Já para as equipes de saúde, o impacto também é significativo. A exposição contínua ao ruído contribui para fadiga cognitiva, dificuldades de comunicação e aumento do estresse ocupacional. Somado à chamada “fadiga de alarmes”, isso pode influenciar diretamente a segurança assistencial e o risco de burnout.
O ponto central aqui não é a tecnologia, ela é indispensável na terapia intensiva.
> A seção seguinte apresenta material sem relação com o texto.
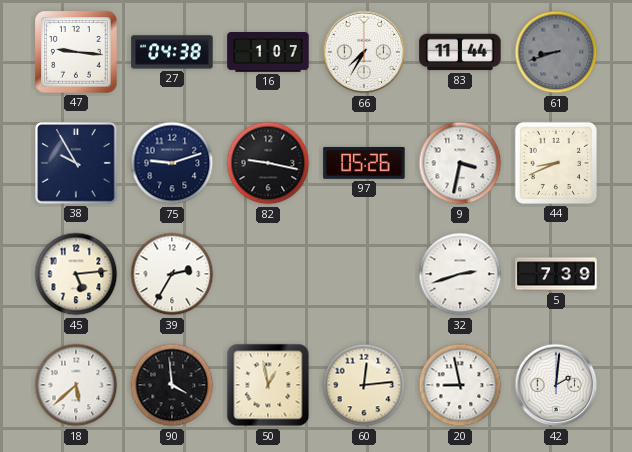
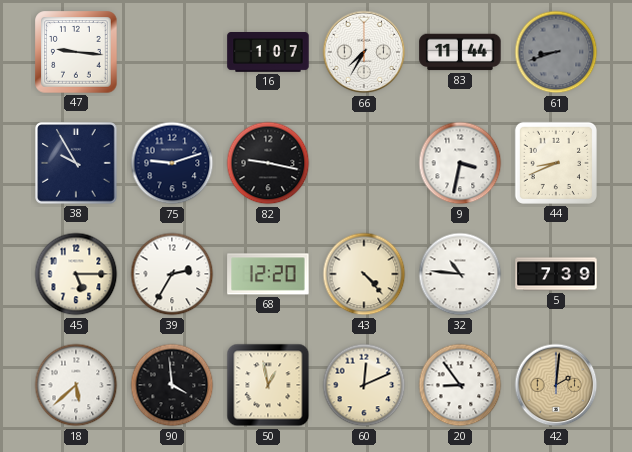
27: 04:38 -> none
97: 05:26 -> none
45: 5:14 -> 5:15
68: none -> 12:20
43: none -> 4:23
32: 2:42 -> 10:46
60: 12:14 -> 12:11
20: 8:58 -> 8:54
42 dial: white -> champagne
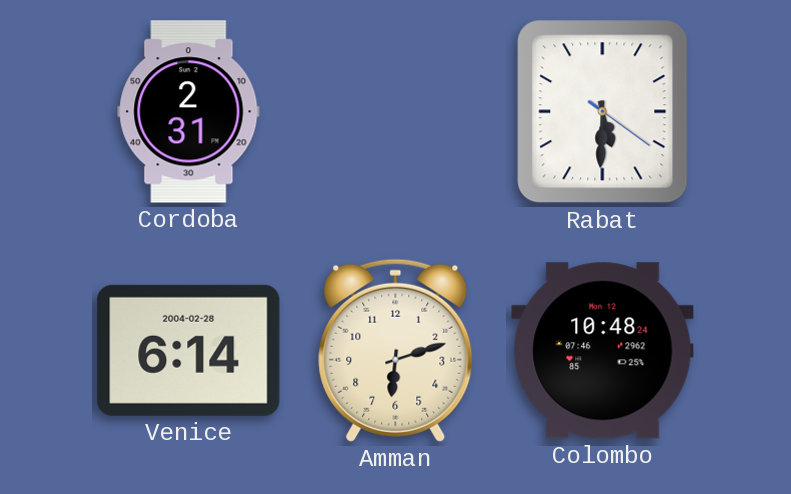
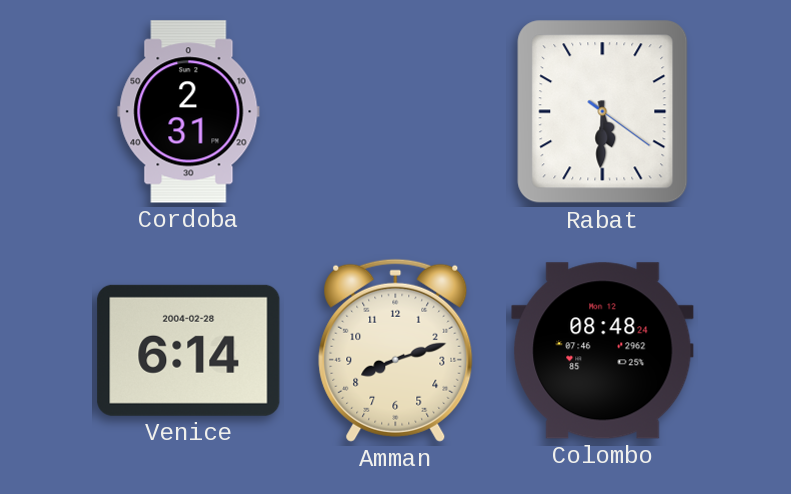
Amman: 6:12 -> 8:12
Colombo: 10:48 -> 08:48
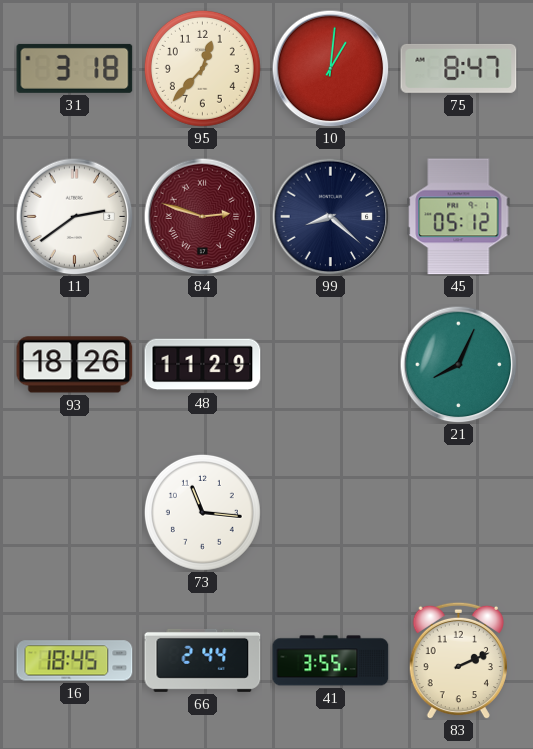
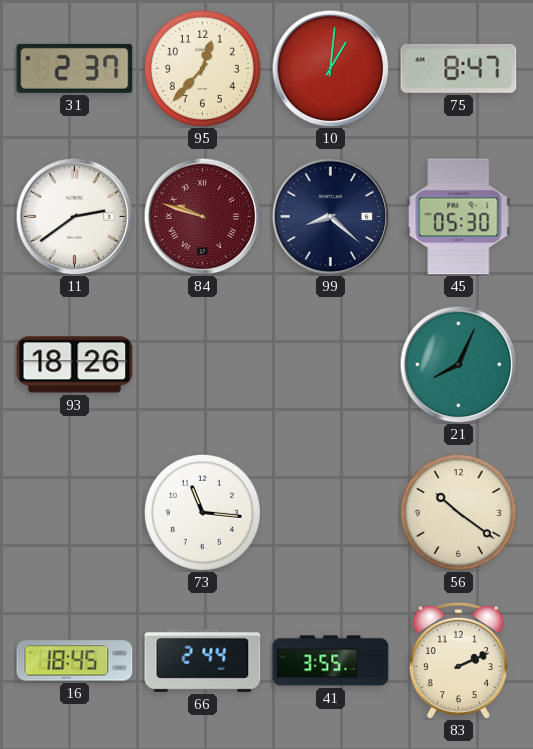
31: 3:18 -> 2:37
84: 2:48 -> 9:48
45: 05:12 -> 05:30
48: 11:29 -> none
56: none -> 10:21
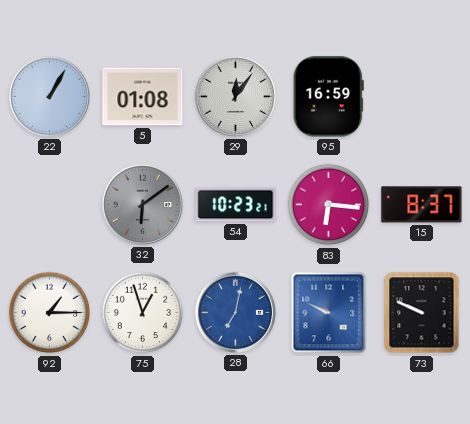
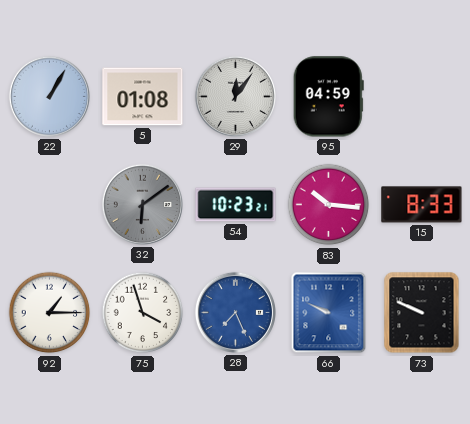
95: 16:59 -> 04:59
83: 6:16 -> 10:16
15: 8:37 -> 8:33
75: 12:57 -> 3:57
28: 7:02 -> 7:26
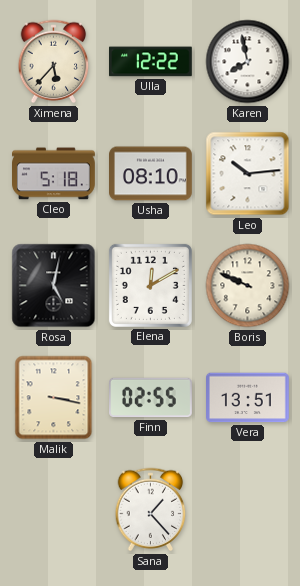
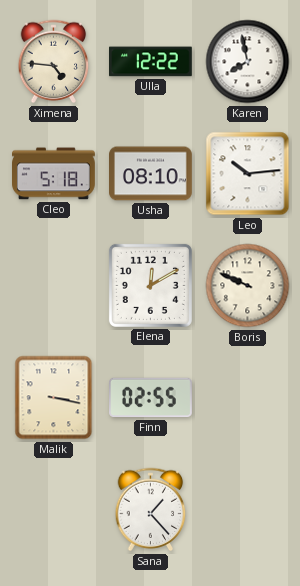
Ximena: 5:37 -> 4:46
Rosa: 5:02 -> none
Vera: 13:51 -> none
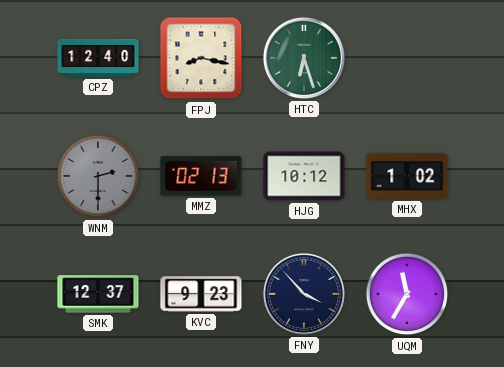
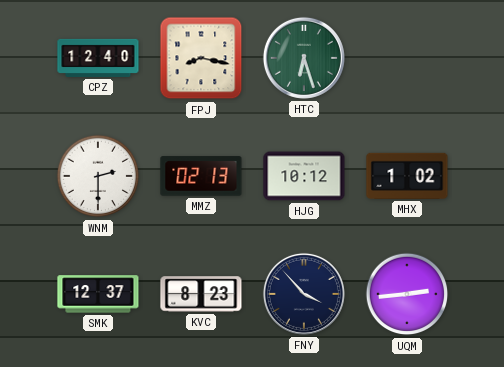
WNM dial: grey -> white
KVC: 9:23 -> 8:23
UQM: 11:35 -> 2:44
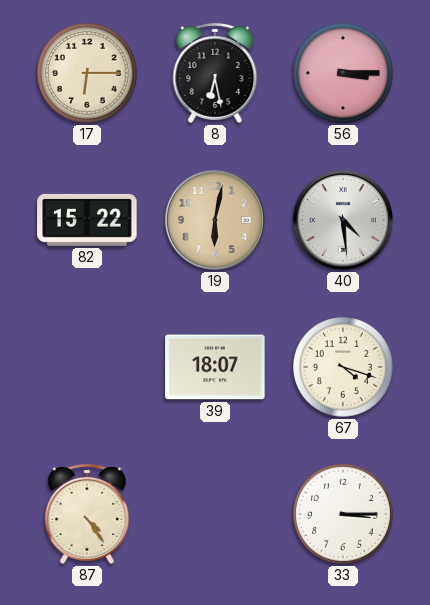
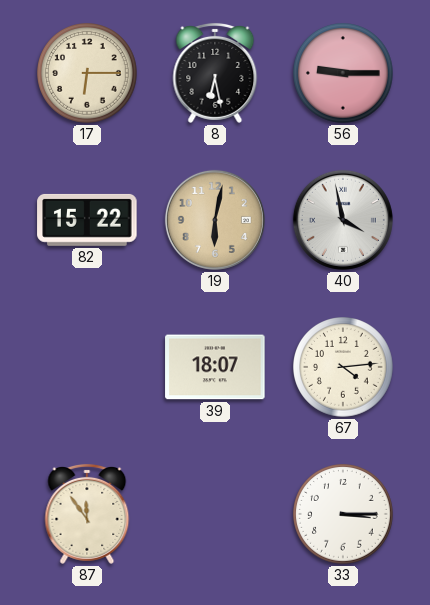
56: 3:15 -> 9:15
40: 4:29 -> 3:58
67: 4:18 -> 4:14
87: 4:24 -> 11:54
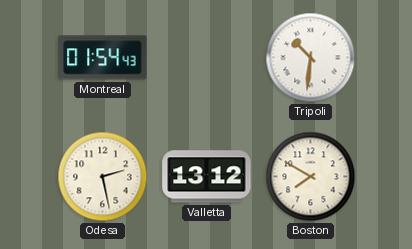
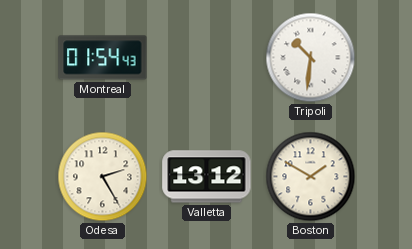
Odesa: 2:28 -> 2:25
Boston: 7:50 -> 1:50
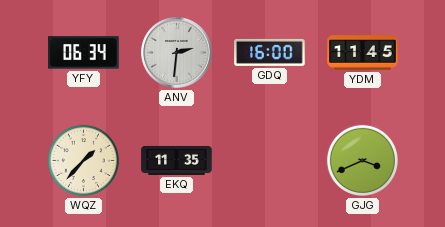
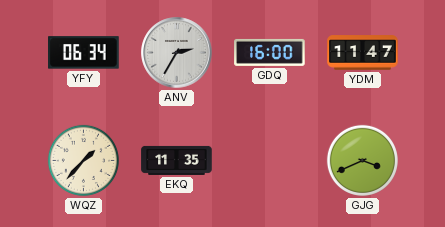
ANV: 2:31 -> 2:35
YDM: 11:45 -> 11:47
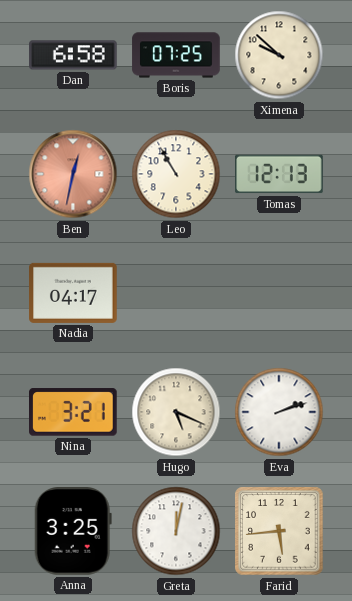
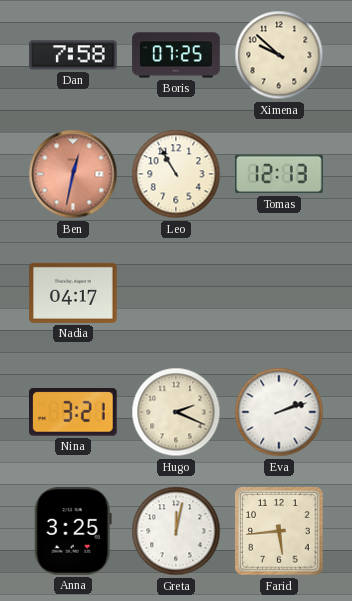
Dan: 6:58 -> 7:58
Hugo: 5:19 -> 2:19
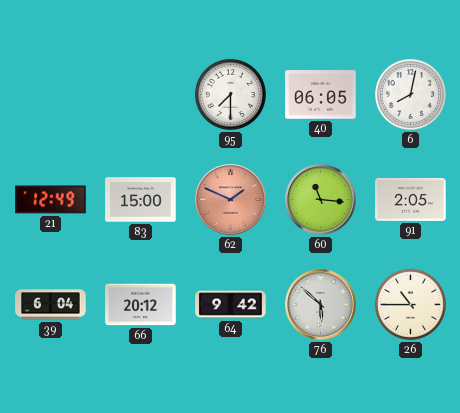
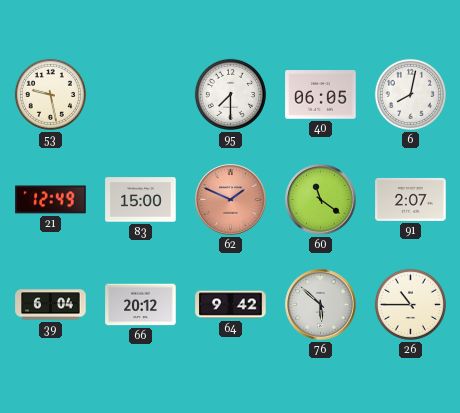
53: none -> 9:28
60: 11:16 -> 11:21
91: 2:05 -> 2:07
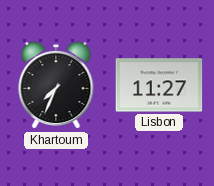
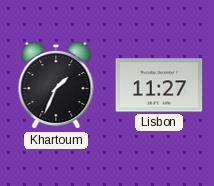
Khartoum: 7:34 -> 1:34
O desafio está em como ela é gerenciada no ambiente. Abordagens combinadas como revisão de alarmes, ações educativas com a equipe, estratégias de conforto ao paciente e melhorias no ambiente físico têm mostrado resultados consistentes na redução do impacto sonoro.
No fim, o ruído também é um dado clínico e aprender a gerenciá-lo faz parte da qualidade do cuidado.